If neither of these things happened then talk is about the only thing that is cheap at the moment. I bet those bankers all enjoyed a nice dinner last night because their jobs are even safer now that there’s a national mortgage crisis for them to manage.
I can’t argue with that. No matter how many tongue lashing they get, I would still prefer to see all the bankers get the sack.
Privileged Technocrats bashing equally privileged Plutocrats!Huh!
Who loses?
Neither of those anyway!
Both gangs in reality exist side-by-side on the elite gravy train.
They already have our money, they call it ‘capital’ and ‘entitlements’ and privileges, paid for by citizens/clients/borrowers – total charade -increased pain heading for the rest of us……
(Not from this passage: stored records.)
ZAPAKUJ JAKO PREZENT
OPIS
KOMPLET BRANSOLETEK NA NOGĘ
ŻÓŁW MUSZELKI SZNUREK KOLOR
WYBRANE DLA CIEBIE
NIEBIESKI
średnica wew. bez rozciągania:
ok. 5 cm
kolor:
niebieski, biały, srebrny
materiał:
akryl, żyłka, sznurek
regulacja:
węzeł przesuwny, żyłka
Same conference interesting and excellent presentation by John Moran, both himself and Fiona are great additions to the Irish public sector.
“Finally it can be argued that an effective and appropriate personal insolvency regime can, in conjunction with the regulation of the credit industry and lending practices, play a prominent role in the promotion of more responsible lending, which again should support greater stability in the financial sector.”
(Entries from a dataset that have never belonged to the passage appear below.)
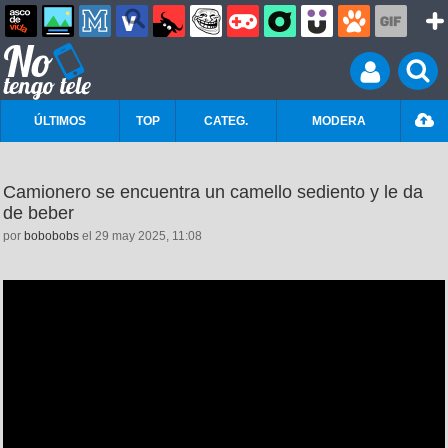
ÚLTIMOS
TOP
CATEG.
MODERA
Camionero se encuentra un camello sediento y le da
de beber
por
bobobobs
el 29 may 2025, 11:08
http://www.finance.gov.ie/viewdoc.asp?DocID=7399
Meanwhile,John’s illustrious predecessor Kevin “Forrest” Cardiff, busies himself with reports on organic food,up to his neck in sh*t as usual.
http://www.euractiv.com/specialreport-prods-green-planet/auditors-commission-strengthen-m-news-513647
Perhaps he did learn something from his involvement in the disastrous bank guarantee,a proponent these days of audits and monitoring yeah and strengthening them.What a dry wit,deadpan delivery too,for a moment reading this I though he was reminiscing…..
“The Commission should strengthen its monitoring of member states by carrying out the auditor visits that it is required to do. This is something that has not been done for 10 years,” Cardiff stated.
Nice speech, bit vague in the end.
Looks like they’re going to insist on a UK-style forbearance regime for owner occupied mortgages, maybe in line with NRK AM ie. possession orders suspended on payment of the monthly instalments, forget about the arrears for now.
Her threat on BTLs sets up a purge of that sector, but she didn’t quite say it.